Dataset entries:
★ ★ ★
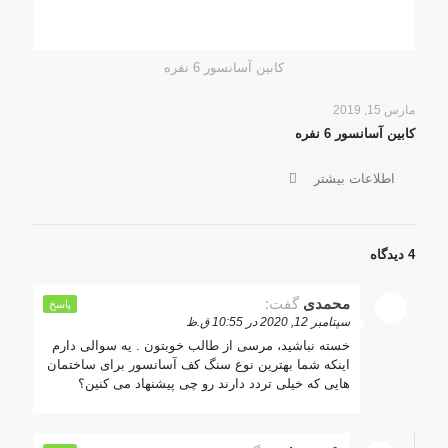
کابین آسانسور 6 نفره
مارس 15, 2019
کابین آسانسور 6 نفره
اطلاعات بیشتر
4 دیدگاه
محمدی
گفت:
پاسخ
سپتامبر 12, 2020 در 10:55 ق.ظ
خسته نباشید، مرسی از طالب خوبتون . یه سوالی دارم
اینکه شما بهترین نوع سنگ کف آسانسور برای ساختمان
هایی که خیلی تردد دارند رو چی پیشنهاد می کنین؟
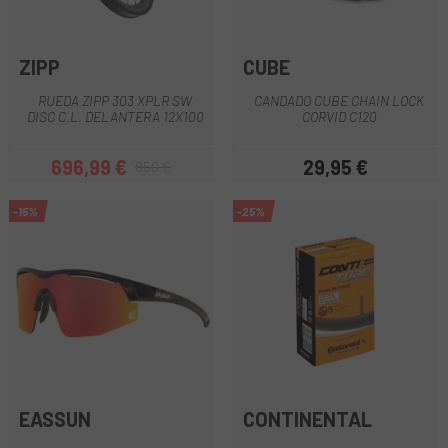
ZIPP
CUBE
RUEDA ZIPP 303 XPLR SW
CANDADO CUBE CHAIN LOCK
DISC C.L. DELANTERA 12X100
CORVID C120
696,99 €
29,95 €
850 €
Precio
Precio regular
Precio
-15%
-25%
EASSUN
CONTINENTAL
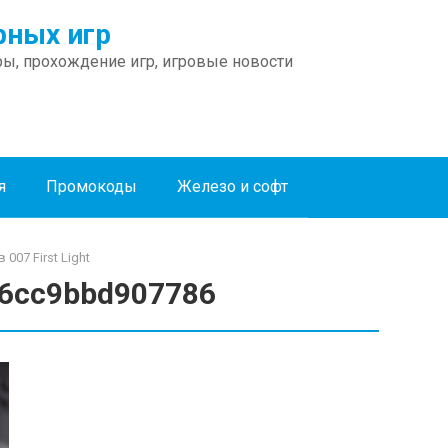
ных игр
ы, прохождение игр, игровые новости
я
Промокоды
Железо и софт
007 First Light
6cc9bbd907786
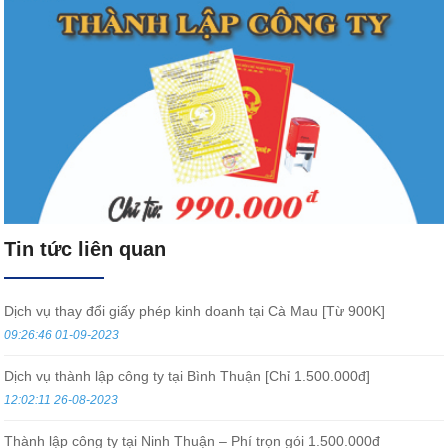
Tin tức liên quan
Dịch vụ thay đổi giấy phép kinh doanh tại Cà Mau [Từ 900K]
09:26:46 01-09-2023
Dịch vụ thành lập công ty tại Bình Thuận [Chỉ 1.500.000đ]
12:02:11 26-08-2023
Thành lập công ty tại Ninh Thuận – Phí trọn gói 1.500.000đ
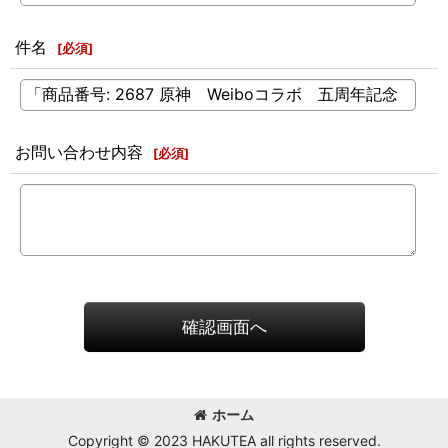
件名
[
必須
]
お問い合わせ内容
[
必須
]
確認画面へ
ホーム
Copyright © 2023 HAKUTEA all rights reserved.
★ ★ ★
:: Work request ::
Repeat each line of the records exactly, dropping the pictures.

:: Task answer ::
کابین آسانسور 6 نفره
مارس 15, 2019
کابین آسانسور 6 نفره
اطلاعات بیشتر
4 دیدگاه
محمدی
گفت:
پاسخ
سپتامبر 12, 2020 در 10:55 ق.ظ
خسته نباشید، مرسی از طالب خوبتون . یه سوالی دارم
اینکه شما بهترین نوع سنگ کف آسانسور برای ساختمان
هایی که خیلی تردد دارند رو چی پیشنهاد می کنین؟
ZIPP
CUBE
RUEDA ZIPP 303 XPLR SW
CANDADO CUBE CHAIN LOCK
DISC C.L. DELANTERA 12X100
CORVID C120
696,99 €
29,95 €
850 €
Precio
Precio regular
Precio
-15%
-25%
EASSUN
CONTINENTAL
ных игр
ы, прохождение игр, игровые новости
я
Промокоды
Железо и софт
007 First Light
6cc9bbd907786
Tin tức liên quan
Dịch vụ thay đổi giấy phép kinh doanh tại Cà Mau [Từ 900K]
09:26:46 01-09-2023
Dịch vụ thành lập công ty tại Bình Thuận [Chỉ 1.500.000đ]
12:02:11 26-08-2023
Thành lập công ty tại Ninh Thuận – Phí trọn gói 1.500.000đ
件名
[
必須
]
お問い合わせ内容
[
必須
]
確認画面へ
ホーム
Copyright © 2023 HAKUTEA all rights reserved.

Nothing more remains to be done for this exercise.